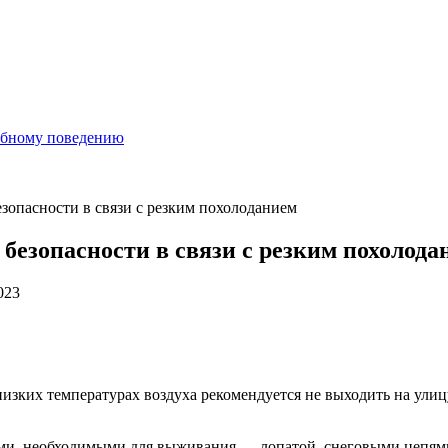
ебному поведению
зопасности в связи с резким похолоданием
безопасности в связи с резким похолода
023
зких температурах воздуха рекомендуется не выходить на улицу
ами, необходимыми для выживания — лопатой, снеговыми цепями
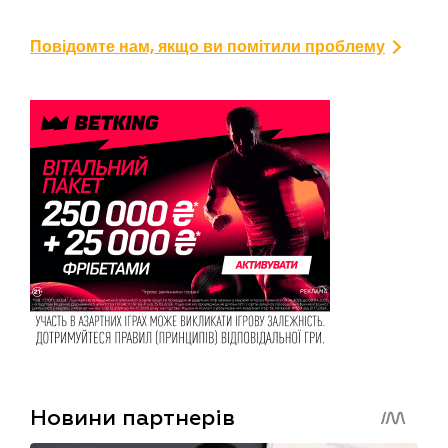
Повідомте нам, якщо ви помітили проблему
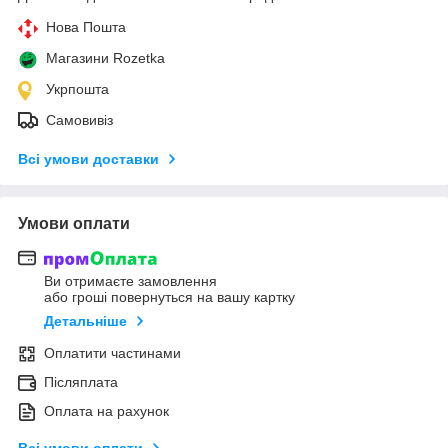
Нова Пошта
Магазини Rozetka
Укрпошта
Самовивіз
Всі умови доставки
Умови оплати
Ви отримаєте замовлення
або гроші повернуться на вашу картку
Детальніше
Оплатити частинами
Післяплата
Оплата на рахунок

=====

* _Instructions for the task_
Copy out exactly the lines running from the line with "Магазини Rozetka" to the end of the records, inclusive.

* _Response area_
Магазини Rozetka
Укрпошта
Самовивіз
Всі умови доставки
Умови оплати
Ви отримаєте замовлення
або гроші повернуться на вашу картку
Детальніше
Оплатити частинами
Післяплата
Оплата на рахунок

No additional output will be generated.